俺の好きのベクトルはヴァンだけに向いている。だから結婚とか、そんなの全然考えていない。というか……やっぱり同性だから、ヴァンと結婚とかは……当然無理、なわけで。
「ははははは……」
この世界の風習を改めて実感して、俺は、冷や汗が出て来た。
俺……今更、女性の恋人を作ろうなんて気持ち、全然ない。けど、ヴァンの側はそうできない事情もあるだろうし。
「リク、何を混乱しているんだい?」
「ぇえぇぇ……あぅ、え……俺」
「うん」
「女性とのけ、け、結婚相手とか……いらない」
「ん?」
「全然、そういうの、考えられない……」
きっと俺はすごくなさけない顔になっていると思う。
けど、本当だ。
綺麗な女性は綺麗だと思うし、シェリーちゃんだって可愛いと思う。けどそれだけだ。恋人とかまして結婚相手になんて、全然考えられない。俺の一番大切で大好きな人の位置に、知らない女性が立つなんて、無い。
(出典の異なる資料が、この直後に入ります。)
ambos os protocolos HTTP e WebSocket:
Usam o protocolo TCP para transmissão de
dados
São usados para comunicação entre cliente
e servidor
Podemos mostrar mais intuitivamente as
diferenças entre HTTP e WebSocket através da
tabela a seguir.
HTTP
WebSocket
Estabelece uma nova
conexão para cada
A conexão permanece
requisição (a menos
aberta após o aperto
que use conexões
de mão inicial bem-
口をぱくぱくしている俺に、ヴァンは苦笑してから呟いた。
「まったく……リクは、可愛いね」
「えぇぇ?」
「今回のお披露目はその名の通り、僕の側の人間たちにリクという人の強さを知らしめて牽制するためのものだよ。いちおう後見人として僕が立つが、リクは貴族ではないのだし、お披露目と同時に結婚相手を決める、ということは無い」
あぁ……そ、そうなんだ。
「むしろ、勝手にそんなことはさせない」
「え……」
「まぁ、これに関してはもう少し外堀を埋める時間をくれないかな?」
「う、うん……」
よくわからないけれど、ヴァンは何かを考え動いていてくれている。
だったら任せればいいと俺は頷いた。正直、その辺りの習わし的なものは俺には分からない。俺はただできるだけ長く、ヴァンのそばにいたいだけだ。
愛されていたいな……と思ううだけで。
「ねぇ……その、俺の強さを知らしめて牽制って、どうして?」
「今年はリクを、大結界再構築の場に連れて行こうと思っているから」
「え……」
昨年も一昨年も、俺は連れて行ってもらえなかった。
昨年はいろいろと自覚していたこともあり、辛いながらもどうにか耐えたけれど、一昨年はヴァンがいない寂しさにおかしくなってしまうところだった。
いつか、連れていって欲しいというのは俺の願いだ。
けれど国を護る大切な儀式に、寂しいから、という理由だけでついて行けるものじゃないのも分かっている。
「俺、連れて行ってもらえるの?」
「僕はそのつもりでいたよ」
真剣な眼差しで俺を見つめる。
「……そのための下準備だ。国の一大事業、大結界再構築の場、聖域は、国王や国の将軍らを始めとした、魔法院の中枢を担う者たちが集まる。ある意味魔物の巣窟のような場所だ」
国王や将軍、魔法院の者たち……そう聞いただけで、俺の顔は引きつる。
「僕はリクをただのお世話係ではなく、賓客として、僕の隣に立たせるつもりでいる。リクを……僕と同等の地位の者としてね」
「ヴァン……」
「お披露目会はそのための最初の一撃だ。それで周囲の者たちを黙らせる。その日のために僕はこの二年近くの間、準備をしてきたのだから」
頬杖をついて俺を見る。
まるで獲物を前にした捕食者の瞳のようで、背筋がぞくりと泡立った。
ヴァンの強さは魔法や武術だけじゃない、魑魅魍魎がうごめく貴族の中でも平然と立ち回る駆け引きもあるのだと知って、恐ろしくなる。
「俺……上手く、できるかな」
「できるよ」
ヴァンが断言した。
「リクは十分、貴族共を圧倒できる力を身に着けている。お披露目の衣装はその最後の仕上げだ。楽しみにしよう」
そう言って、ヴァンはにっこりと微笑んだ。